Nobody’s Perfect

Since I received my dad’s Ancestry DNA results I’ve been doing a lot of thinking. We all know that in this life we are flawed human beings, but it wasn’t until I got the results that I felt the magnitude of what this means. It’s crazy how one persons choices affect generations down the line. It means coming to terms with not having questions answered the way we would like but also forgiving the fact that answers will not be cut and dry. It’s easy to feel resentment but what is the point? Resentment towards people who are no longer here to speak their truth? Or resentment towards those who did not miss out on half of their identity? There’s no point. This has taught me to be more aware of how my actions today cause a ripple effect for tomorrow. I feel robbed of the chance to be apart of this huge family but at the same time I’ve had a good life despite all the obstacles thrown our way. Not knowing half of our family has allowed dad and I to grow close and remain close as I became an adult. It’s taught us to appreciate what we had and I don’t think we would look at life the way we do now if we knew his father’s side of the family. Nothing is an accident. God does everything perfectly.

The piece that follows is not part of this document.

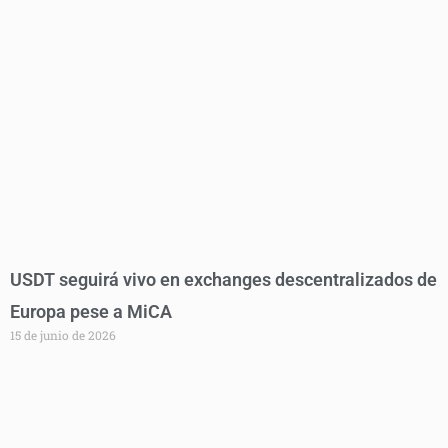
USDT seguirá vivo en exchanges descentralizados de
Europa pese a MiCA
15 de junio de 2026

I’m beyond scared of rejection but I think before the year ends I will send one simple message and let the chips fall where they may. I’m praying someone sees my dad is their half sibling and wants to help us bridge that gap but if not, we’ll be okay. Carry on as if nothing has changed because ultimately it hasn’t. We just now know what our last name is scientifically.

Our new family members probably don’t even know what to do with this new information and I can’t be upset at that. It’s not everyday you find out you have family members out there that you have never known. It could be received well or completely be the worst thing to have happened to them. Time will well.